IX. O que quer o Governo? | Desvalorizar o trabalho

Diz o Governo de Passos Coelho e Paulo Portas, juntamente com exército nacional de destacados economistas liberais que hegemonizam a comunicação social com os seus discursos, prática que se mantém desde o Governo de Sócrates, que para a economia recuperar e o país sair da crise é necessário reduzir salários e direitos aos trabalhadores, pois estes andam a viver acima das suas possibilidades. Esta é a ideia que tem justificado e possibilitado, através de um conjunto de medidas de austeridade, uma brutal desvalorização do trabalho em prol dos interesses do capital financeiro e do aumento da exploração. Depois de Sócrates, o actual Governo dá hoje continuidade a este plano, mas agora com a desculpa perfeita da intervenção do FMI e da União Europeia para o intensificar.
 
O Governo PS impôs um corte de 5% nos salários da função pública em 2010 e fraccionou e atrasou ao máximo a subida do salário mínimo nacional (SMN) acordada em concertação social, em 2006, que previa um aumento gradual até 500€ em 2011. Actualmente o SMN é de apenas 485€ e o Governo PSD/CDS não prevê qualquer subida, aliás, há entre estes quem defenda a sua descida com o argumento da “competitividade” das empresas.

O Governo prevê congelamento de salários e pensões até 2013. Considerando que o conjunto das remunerações aos trabalhadores pelas empresas em Portugal representa em média 18% da totalidade das despesas e que os consumos intermédios (serviços externos e matérias consumidas) assumem uma importância média de 65%, facilmente constatamos que não são os salários que limitam a competitividade das empresas e que existem outras alternativas.
Mas o plano de desvalorização do trabalho não está a ser executado apenas de forma directa no salário. O fortíssimo ataque à Segurança Social que tem vindo a deteriorar diversos apoios sociais, como o apoio aos desempregados (subs. desemprego e subs. social de desemprego) e os abonos de família, representam formas indirectas desta desvalorização – é a degradação duma parte do salário e de direitos elementares, que além do mais pressionam o conjunto dos salários para baixo por via do aumento da chantagem social e da pressão do desemprego. Assim como as previstas privatizações de diversos serviços públicos (saúde, transportes, CTT, energia, etc.) que até hoje têm sido pagos com os impostos de todos nós (ou seja, com o nosso trabalho), possibilitando comparticipações diferenciadas consoante os níveis de rendimento, passarão a ser inteiramente pagos pelos nossos salários e portanto mais caros, além de escaparem ao controlo público e ao interesse geral.

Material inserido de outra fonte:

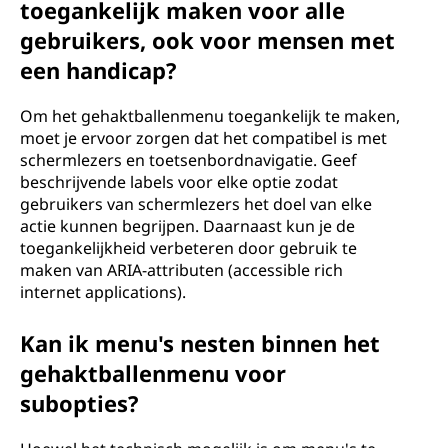
toegankelijk maken voor alle
gebruikers, ook voor mensen met
een handicap?
Om het gehaktballenmenu toegankelijk te maken,
moet je ervoor zorgen dat het compatibel is met
schermlezers en toetsenbordnavigatie. Geef
beschrijvende labels voor elke optie zodat
gebruikers van schermlezers het doel van elke
actie kunnen begrijpen. Daarnaast kun je de
toegankelijkheid verbeteren door gebruik te
maken van ARIA-attributen (accessible rich
internet applications).
Kan ik menu's nesten binnen het
gehaktballenmenu voor
subopties?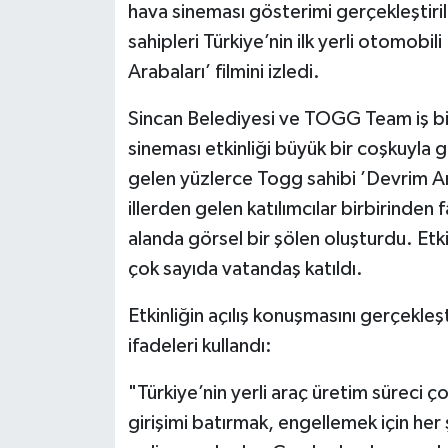
hava sineması gösterimi gerçekleştirild
sahipleri Türkiye’nin ilk yerli otomobi
Arabaları’ filmini izledi.
Sincan Belediyesi ve TOGG Team iş bir
sineması etkinliği büyük bir coşkuyla ge
gelen yüzlerce Togg sahibi ’Devrim Ara
illerden gelen katılımcılar birbirinde
alanda görsel bir şölen oluşturdu. Et
çok sayıda vatandaş katıldı.
Etkinliğin açılış konuşmasını gerçekle
ifadeleri kullandı:
"Türkiye’nin yerli araç üretim süreci 
girişimi batırmak, engellemek için h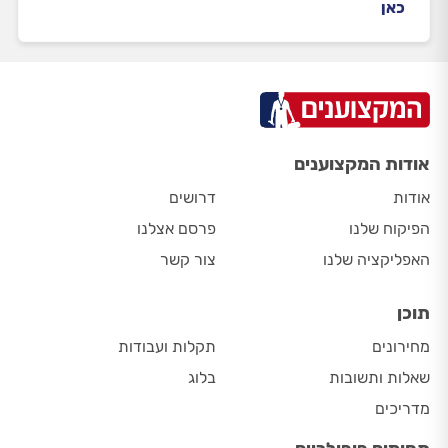
כאן
אודות המקצוענים
אודות
דרושים
הפיקוח שלנו
פרסם אצלנו
האפליקציה שלנו
צור קשר
תוכן
מחירונים
תקלות ועבודות
שאלות ותשובות
בלוג
מדריכים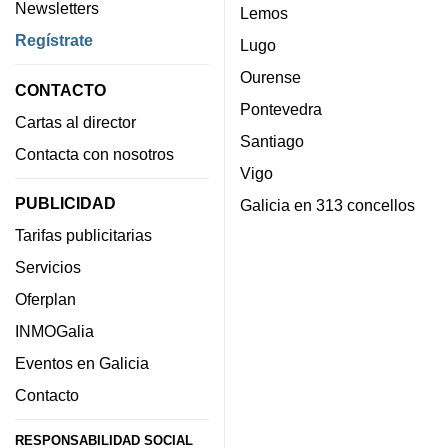
Newsletters
Lemos
Regístrate
Lugo
Ourense
CONTACTO
Pontevedra
Cartas al director
Santiago
Contacta con nosotros
Vigo
PUBLICIDAD
Galicia en 313 concellos
Tarifas publicitarias
Servicios
Oferplan
INMOGalia
Eventos en Galicia
Contacto
RESPONSABILIDAD SOCIAL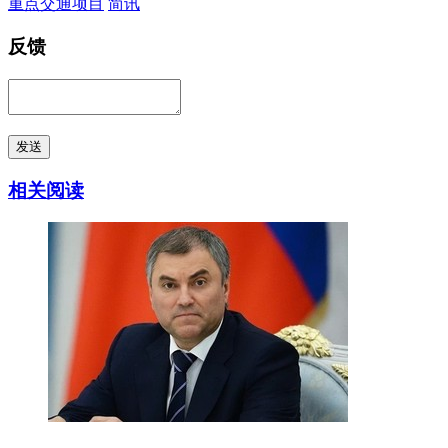
重点交通项目
简讯
反馈
发送
相关阅读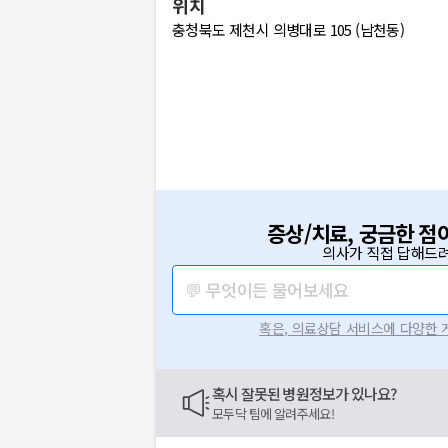
위치
충청북도 제천시 의병대로 105 (남천동)
증상/치료, 궁금한 점
의사가 직접 답해드려
💬 무엇이든 물어보세요
혹은, 의료상담 서비스에 다양한
혹시 잘못된 병원정보가 있나요?
모두닥 팀에 알려주세요!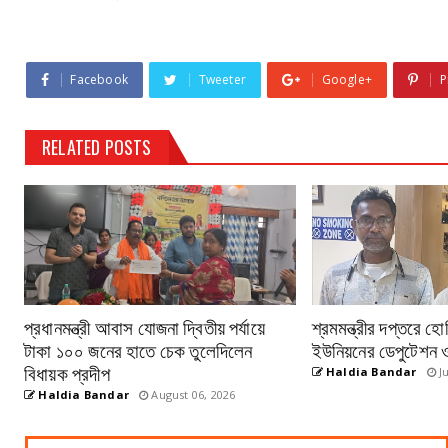
Facebook
Tweeter
Google+
P
RELATED POSTS
প্রধানমন্ত্রী আবাস যোজনা দ্বিতীয় পর্যায়ে
শ্রমমন্ত্রীর দপ্তরে হো
টাকা ১০০ জনের হাতে চেক তুলেদিলেন
ইউনিয়নের ডেপুটেশন ও
বিধায়ক প্রদীপ
Haldia Bandar
Ju
Haldia Bandar
August 06, 2026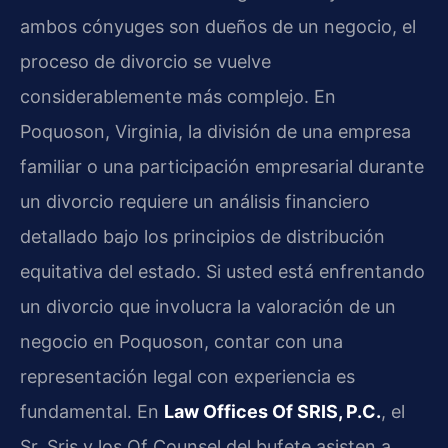
ambos cónyuges son dueños de un negocio, el
proceso de divorcio se vuelve
considerablemente más complejo. En
Poquoson, Virginia, la división de una empresa
familiar o una participación empresarial durante
un divorcio requiere un análisis financiero
detallado bajo los principios de distribución
equitativa del estado. Si usted está enfrentando
un divorcio que involucra la valoración de un
negocio en Poquoson, contar con una
representación legal con experiencia es
fundamental. En
Law Offices Of SRIS, P.C.
, el
Sr. Sris y los Of Counsel del bufete asisten a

Com todas as desculpas da crise, apesar de todo o discurso da inevitabilidade, sabemos que este projecto de desvalorização do trabalho representa uma perigosa regressão social. É um plano que encontra agora terreno fértil para se desenvolver, mas que corresponde a ambições que estão muito para lá da resposta à crise. É a esse projecto que o mundo do trabalho e o conjunto da sociedade terá de se opor para o evitar.